▶ [MATERIAL FOR THE TASK]
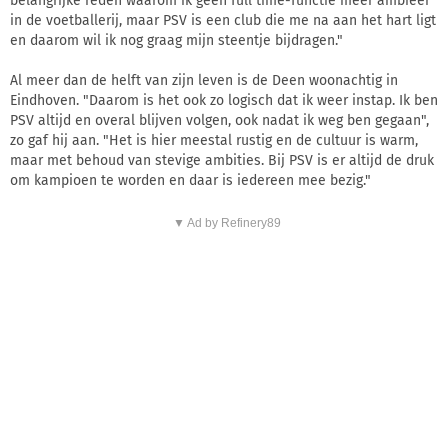
belangrijke reden waarom ik geen full time-functie meer ambieer
in de voetballerij, maar PSV is een club die me na aan het hart ligt
en daarom wil ik nog graag mijn steentje bijdragen."
Al meer dan de helft van zijn leven is de Deen woonachtig in
Eindhoven. "Daarom is het ook zo logisch dat ik weer instap. Ik ben
PSV altijd en overal blijven volgen, ook nadat ik weg ben gegaan",
zo gaf hij aan. "Het is hier meestal rustig en de cultuur is warm,
maar met behoud van stevige ambities. Bij PSV is er altijd de druk
om kampioen te worden en daar is iedereen mee bezig."
▼ Ad by Refinery89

▶ [TASK REQUIREMENTS]
Reading through the records above, report each line in which the string "altijd" is found.

▶ [SOLUTION]
PSV altijd en overal blijven volgen, ook nadat ik weg ben gegaan",
maar met behoud van stevige ambities. Bij PSV is er altijd de druk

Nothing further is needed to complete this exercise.